TASK STATEMENT
The output should be the listing below, limited to the lines from the one with "將有數百萬人面臨生存威" through the one with "در فصل پنجم", exact and without pictures.

TASK MATERIAL
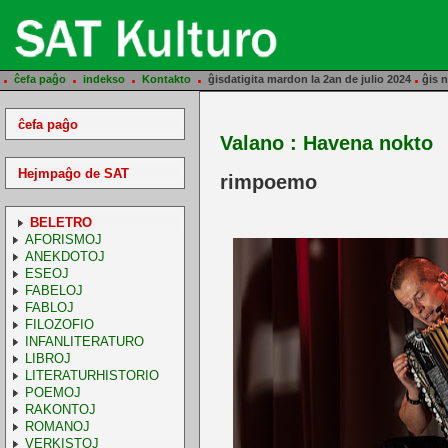
.
.
.
.
.
ĉefa paĝo
indekso
Kontakto
ĝisdatigita mardon la 2an de julio 2024
ĝis n
ĉefa paĝo
Valano : Havena nokto
Hejmpaĝo de SAT
rimpoemo
BELETRO
AFORISMOJ
ANEKDOTOJ
ESEOJ
FABELOJ
FABLOJ
FILOZOFIO
INFANLITERATURO
LIBROJ
LITERATURHISTORIO
POEMOJ
RAKONTOJ
ROMANOJ
VERKISTOJ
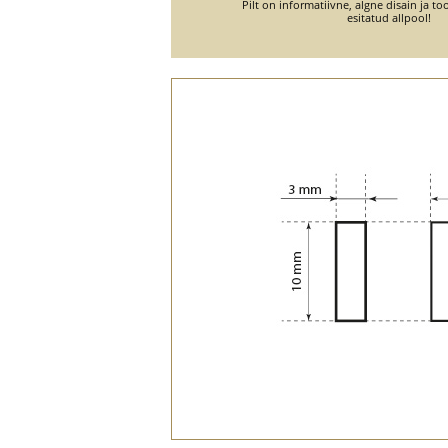
Pilt on informatiivne, algne disain ja 
esitatud allpool!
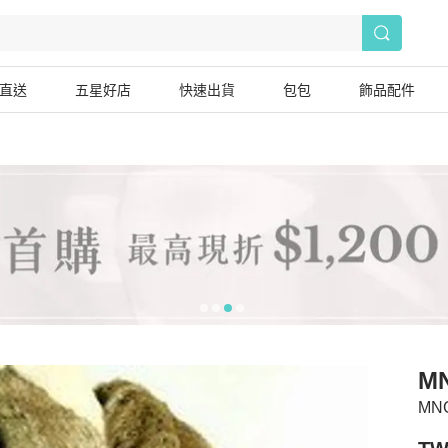
直送
五星好店
快速出貨
包包
飾品配件
M
MN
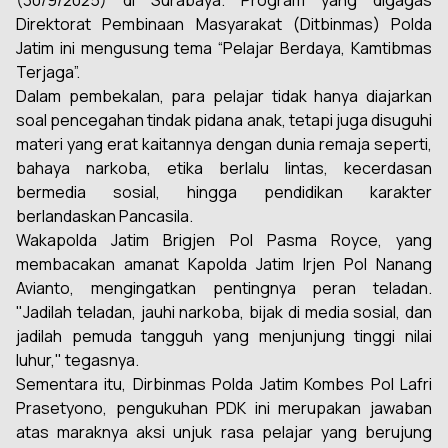
(30/9/2025) di Surabaya. Program yang digagas
Direktorat Pembinaan Masyarakat (Ditbinmas) Polda
Jatim ini mengusung tema “Pelajar Berdaya, Kamtibmas
Terjaga”.
Dalam pembekalan, para pelajar tidak hanya diajarkan
soal pencegahan tindak pidana anak, tetapi juga disuguhi
materi yang erat kaitannya dengan dunia remaja seperti,
bahaya narkoba, etika berlalu lintas, kecerdasan
bermedia sosial, hingga pendidikan karakter
berlandaskan Pancasila.
Wakapolda Jatim Brigjen Pol Pasma Royce, yang
membacakan amanat Kapolda Jatim Irjen Pol Nanang
Avianto, mengingatkan pentingnya peran teladan.
"Jadilah teladan, jauhi narkoba, bijak di media sosial, dan
jadilah pemuda tangguh yang menjunjung tinggi nilai
luhur," tegasnya.
Sementara itu, Dirbinmas Polda Jatim Kombes Pol Lafri
Prasetyono, pengukuhan PDK ini merupakan jawaban
atas maraknya aksi unjuk rasa pelajar yang berujung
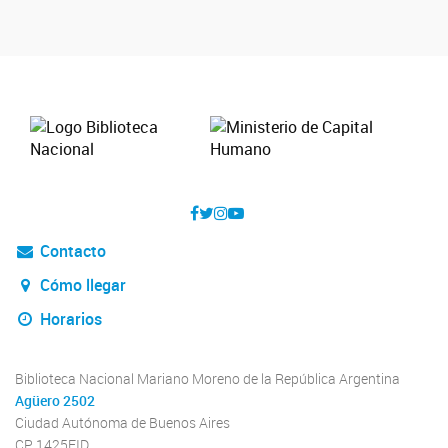
Contacto
Cómo llegar
Horarios
Biblioteca Nacional Mariano Moreno de la República Argentina
Agüero 2502
Ciudad Autónoma de Buenos Aires
CP 1425EID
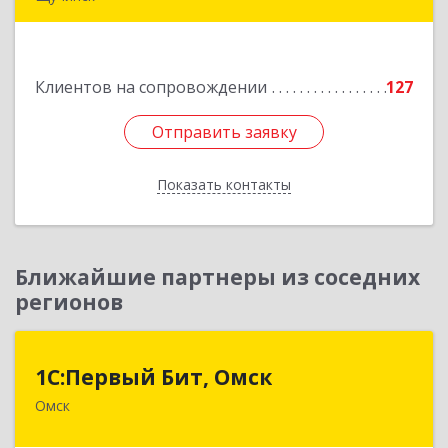
КАЗАХСТАН, 021700, Акмолинская обл.,
Бурабайский район, г.Щучинск, ул.Боровская
д.85 к.84
Клиентов на сопровождении
127
Подробнее
Отправить заявку
Отправить заявку
Показать контакты
Назад
Ближайшие партнеры из соседних
регионов
1С:Первый Бит, Омск
1С:Первый Бит, Омск
Омск
644099, Омская обл, Омск г, Гагарина ул, дом №
14, оф.208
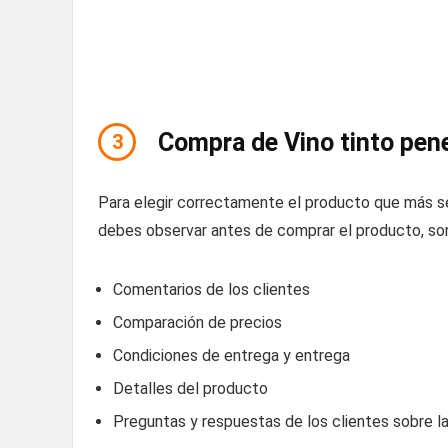
Compra de Vino tinto pene
3
Para elegir correctamente el producto que más s
debes observar antes de comprar el producto, son
Comentarios de los clientes
Comparación de precios
Condiciones de entrega y entrega
Detalles del producto
Preguntas y respuestas de los clientes sobre l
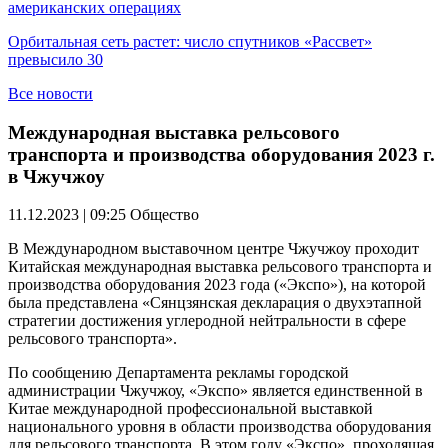
американских операциях
Орбитальная сеть растет: число спутников «Рассвет»
превысило 30
Все новости
Международная выставка рельсового
транспорта и производства оборудования 2023 г.
в Чжучжоу
11.12.2023 | 09:25
Общество
В Международном выставочном центре Чжучжоу проходит
Китайская международная выставка рельсового транспорта и
производства оборудования 2023 года («Экспо»), на которой
была представлена «Сянцзянская декларация о двухэтапной
стратегии достижения углеродной нейтральности в сфере
рельсового транспорта».
По сообщению Департамента рекламы городской
администрации Чжучжоу, «Экспо» является единственной в
Китае международной профессиональной выставкой
национального уровня в области производства оборудования
для рельсового транспорта. В этом году «Экспо», проходящая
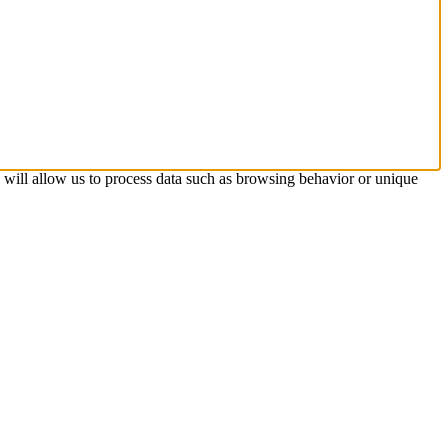
s will allow us to process data such as browsing behavior or unique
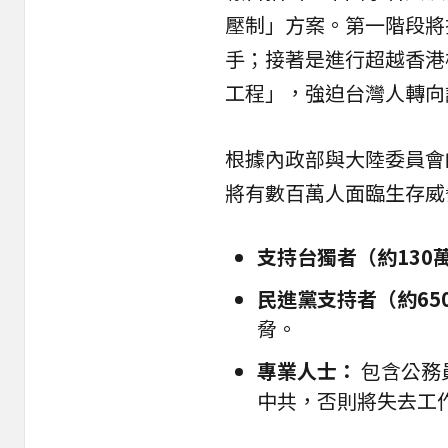
壓制」方案。第一階段將
手；接著是進行超越香港
工程」，強迫台灣人轉向
根據內政部與大陸委員會
將有數百萬人面臨生存威
支持台獨者（約130
民進黨支持者（約65
脅。
專業人士：
包含公務
中共，否則將失去工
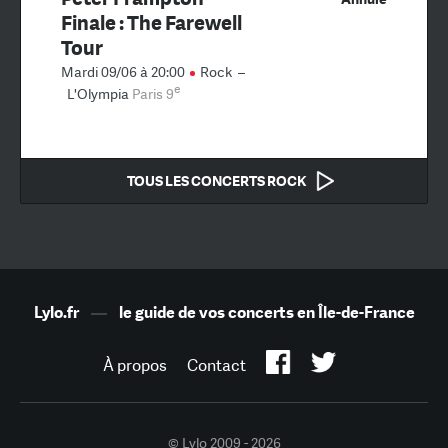
Finale : The Farewell
Tour
Mardi 09/06 à 20:00
Rock
–
e
L'Olympia
Paris 9
TOUS LES CONCERTS ROCK
Lylo.fr
—
le guide de vos concerts en Île-de-France
À propos
Contact
© Lylo 2009 - 2026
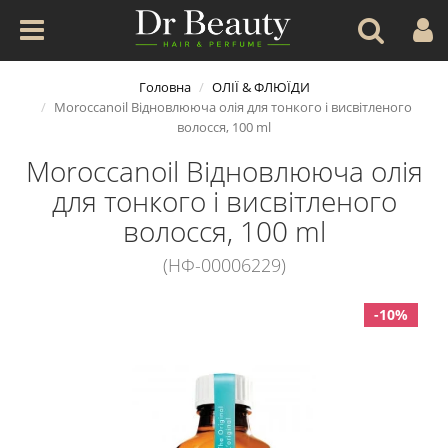
Головна
ОЛІЇ & ФЛЮЇДИ
Moroccanoil Відновлююча олія для тонкого і висвітленого
волосся, 100 ml
Moroccanoil Відновлююча олія
для тонкого і висвітленого
волосся, 100 ml
(НФ-00006229)
-10%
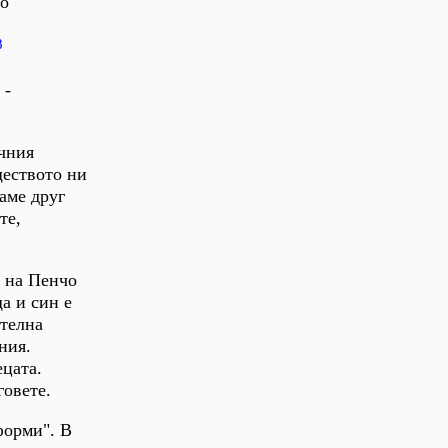
то
8
 -
ичния
ществото ни
аме друг
те,
е на Пенчо
а и син е
ителна
ния.
цата.
говете.
форми". В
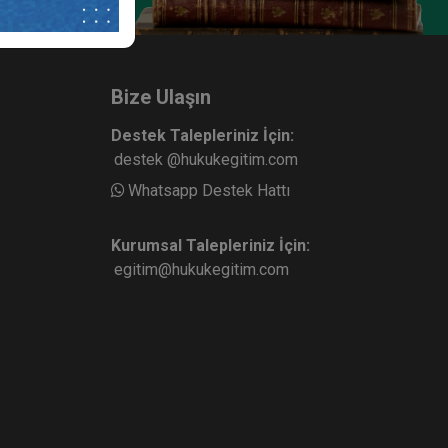
V.
Medeni Hukuk Kongresi - III.
ydı
Oturum: Vakıflar Video Kaydı
ete Ekle
Sepete Ekle
360
Bize Ulaşın
TL
Destek Talepleriniz İçin:
destek @hukukegitim.com
Whatsapp Destek Hattı
sü
Tüketici Hukuku Enstitüsü
Kurumsal Talepleriniz İçin:
egitim@hukukegitim.com
IV.
Medeni Hukuk Kongresi - II.
dı
Oturum: Mal Rejimleri Video
Kaydı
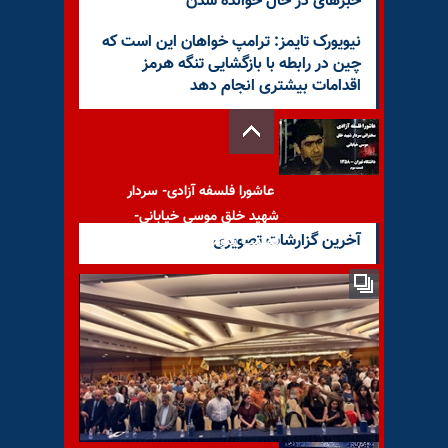
خبرهای در حال خوانده شدن
نیویورک تایمز: ترامپ خواهان این است که
چین در رابطه با بازگشایی تنگه هرمز
اقدامات بیشتری انجام دهد
عاشورا فلسفه آزادی- سردار
شهید خلق موسی خیابانی-
آخرین گزارشات تصویری
قسمت سوم
با یاد مجاهد شهید مینا عسگری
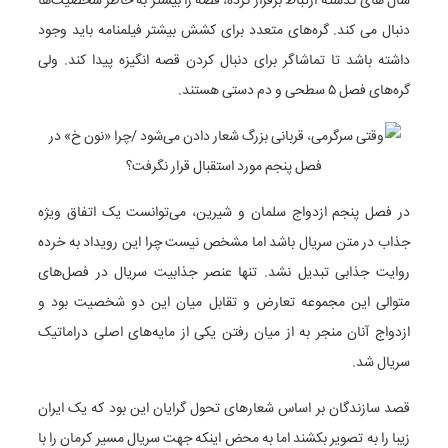
سال های گذشته ارتباط برقرار کرده، قصه را بیشتر به خاطر شخصیت‌ها
دنبال می کند. گره‌های متعدد برای کشش بیشتر فیلمنامه باید وجود
داشته باشد تا تماشاگر برای دنبال کردن قصه انگیزه پیدا کند. ولی
گره‌های فصل ۵ سطحی و دم دستی هستند.
در فصل پنجم ازدواج سلمان و شیرین، می‌توانست یک اتفاق ویژه
جذاب در متن سریال باشد اما مشخص نیست چرا این رویداد به خرده
روایت جذابی تبدیل نشد. تنها عنصر جذابیت سریال در فصل‌های
متوالی این مجموعه تعارض و تقابل میان این دو شخصیت بود و
ازدواج آنان منجر به از میان رفتن یکی از مایه‌های اصلی دراماتیک
سریال شد.
قصد سازندگان بر اساس شعارهای تحول گرایان این بود که یک ایران
زیبا را به تصویر بکشند اما به محض اینکه جهت سریال مسیر کرمان را با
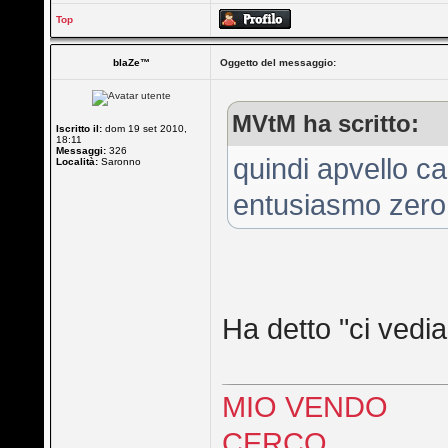
Top
blaZe™
Oggetto del messaggio:
MVtM ha scritto:
Iscritto il:
dom 19 set 2010,
18:11
Messaggi:
326
quindi apvello c
Località:
Saronno
entusiasmo zero d
Ha detto "ci vedi
MIO VENDO
CERCO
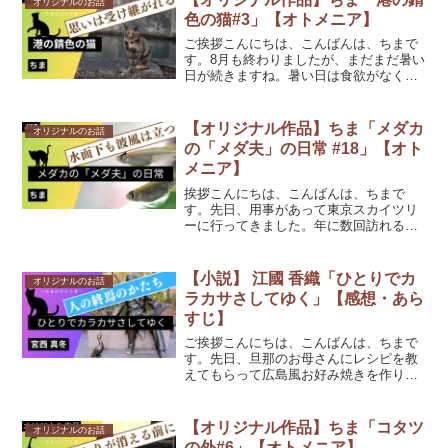
オリジナルのお話
ネルオリジナルのお話「メダ...
色の猫#3」【オトメニア】
ご挨拶こんにちは、こんばんは、ちまで
す。8月も終わりましたが、まだまだ暑い
日が続きますね。暑い日は食欲がなくな
ってしまい素麺などをよく食べていま
す。最近は「悪魔のやくみ」というのが
美味しくて素麺を食べる際、ネギなどと
【オリジナル作品】ちま「メダカ
オリジナルのお話
一緒に汁に入れて食べてい...
の「メダ夫」の日常 #18」【オト
メニア】
挨拶こんにちは、こんばんは、ちまで
す。先日、用事があって東京スカイツリ
ーに行ってきました。年に数回訪れるス
カイツリーなのですが、今回初めて間近
でライトアップされたスカイツリーを見
ることができました！レインボーに光っ
【小説】 江國 香織「ひとりでカ
オリジナルのお話
ててとても綺麗だったので写...
ラカサさしてゆく」【感想・あら
すじ】
ご挨拶こんにちは、こんばんは、ちまで
す。先日、旦那のお母さんにレシピを教
えてもらって広島風お好み焼きを作りま
した！そもそも私は関東人で田舎の出身
なので小さい頃からお好み焼きを食べた
ことがあまりありませんでした。最初に
【オリジナル作品】ちま「コタツ
オリジナルのお話
食べたのは中学か高校の頃...
の外#6」【オトメニア】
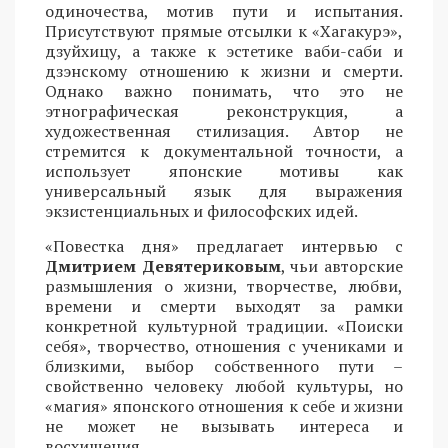
одиночества, мотив пути и испытания.
Присутствуют прямые отсылки к «Хагакурэ»,
дзуйхицу, а также к эстетике ваби-саби и
дзэнскому отношению к жизни и смерти.
Однако важно понимать, что это не
этнографическая реконструкция, а
художественная стилизация. Автор не
стремится к документальной точности, а
использует японские мотивы как
универсальный язык для выражения
экзистенциальных и философских идей.
«Повестка дня» предлагает интервью с
Дмитрием Девятериковым
, чьи авторские
размышления о жизни, творчестве, любви,
времени и смерти выходят за рамки
конкретной культурной традиции. «Поиски
себя», творчество, отношения с учениками и
близкими, выбор собственного пути –
свойственно человеку любой культуры, но
«магия» японского отношения к себе и жизни
не может не вызывать интереса и
восхищения.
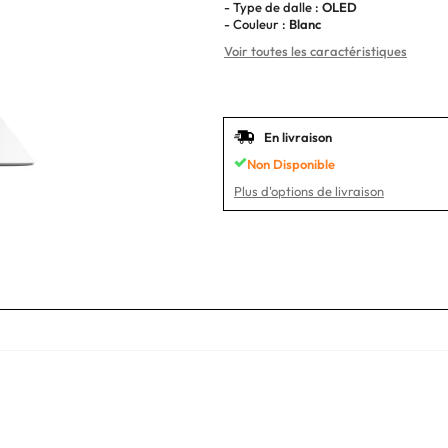
- Type de dalle :
OLED
- Couleur :
Blanc
Voir toutes les caractéristiques
En livraison
Non Disponible
Plus d'options de livraison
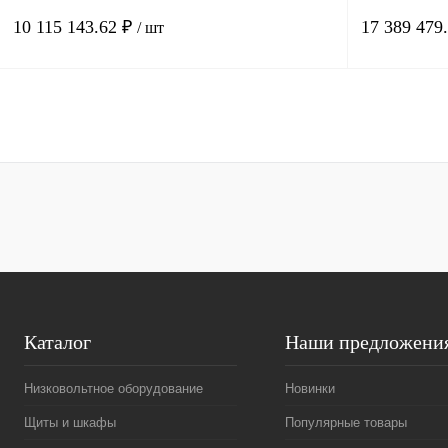
10 115 143.62 ₽
17 389 479
/ шт
В корзину
Купить в 1 клик
Сравнение
Купить в 1 к
В избранное
Под заказ
В избранное
Каталог
Наши предложени
Низковольтное оборудование
Новинки
Щиты и шкафы
Популярные товары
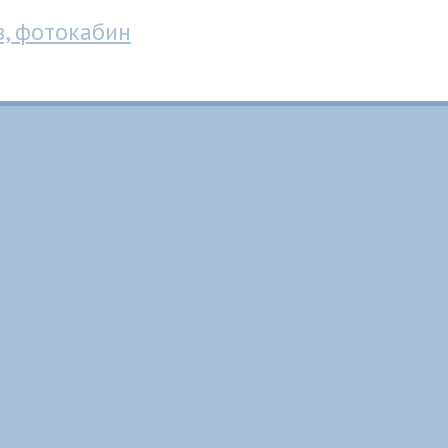
в, фотокабин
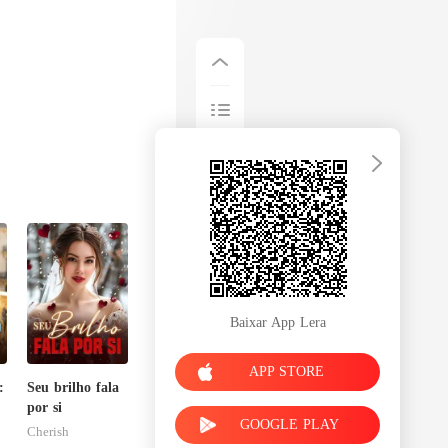
Baixar App Lera
APP STORE
:
Seu brilho fala
a
por si
GOOGLE PLAY
Cherish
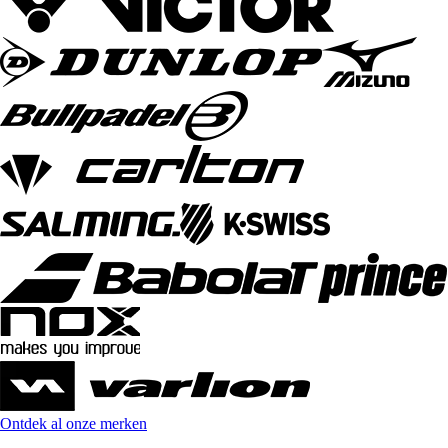
Ontdek al onze merken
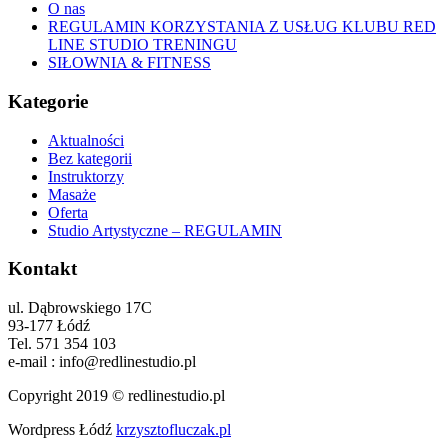
O nas
REGULAMIN KORZYSTANIA Z USŁUG KLUBU RED
LINE STUDIO TRENINGU
SIŁOWNIA & FITNESS
Kategorie
Aktualności
Bez kategorii
Instruktorzy
Masaże
Oferta
Studio Artystyczne – REGULAMIN
Kontakt
ul. Dąbrowskiego 17C
93-177 Łódź
Tel. 571 354 103
e-mail : info@redlinestudio.pl
Copyright 2019 © redlinestudio.pl
Wordpress Łódź
krzysztofluczak.pl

WRITTEN RESPONSE
將有數百萬人面臨生存威
支持台獨者（約130
民進黨支持者（約65
脅。
專業人士：
包含公務
中共，否則將失去工
Finale : The Farewell
Tour
Mardi 09/06 à 20:00
Rock
–
e
L'Olympia
Paris 9
TOUS LES CONCERTS ROCK
Lylo.fr
—
le guide de vos concerts en Île-de-France
À propos
Contact
© Lylo 2009 - 2026
Головна
ОЛІЇ & ФЛЮЇДИ
Moroccanoil Відновлююча олія для тонкого і висвітленого
волосся, 100 ml
Moroccanoil Відновлююча олія
для тонкого і висвітленого
волосся, 100 ml
(НФ-00006229)
-10%
то
8
 -
ичния
ществото ни
аме друг
те,
е на Пенчо
а и син е
ителна
ния.
цата.
говете.
форми". В
V.
Medeni Hukuk Kongresi - III.
ydı
Oturum: Vakıflar Video Kaydı
ete Ekle
Sepete Ekle
360
Bize Ulaşın
TL
Destek Talepleriniz İçin:
destek @hukukegitim.com
Whatsapp Destek Hattı
sü
Tüketici Hukuku Enstitüsü
Kurumsal Talepleriniz İçin:
egitim@hukukegitim.com
IV.
Medeni Hukuk Kongresi - II.
dı
Oturum: Mal Rejimleri Video
Kaydı
خبرهای در حال خوانده شدن
نیویورک تایمز: ترامپ خواهان این است که
چین در رابطه با بازگشایی تنگه هرمز
اقدامات بیشتری انجام دهد
عاشورا فلسفه آزادی- سردار
شهید خلق موسی خیابانی-
آخرین گزارشات تصویری
قسمت سوم
با یاد مجاهد شهید مینا عسگری
سال های گذشته ارتباط برقرار کرده، قصه را بیشتر به خاطر شخصیت‌ها
دنبال می کند. گره‌های متعدد برای کشش بیشتر فیلمنامه باید وجود
داشته باشد تا تماشاگر برای دنبال کردن قصه انگیزه پیدا کند. ولی
گره‌های فصل ۵ سطحی و دم دستی هستند.
در فصل پنجم ازدواج سلمان و شیرین، می‌توانست یک اتفاق ویژه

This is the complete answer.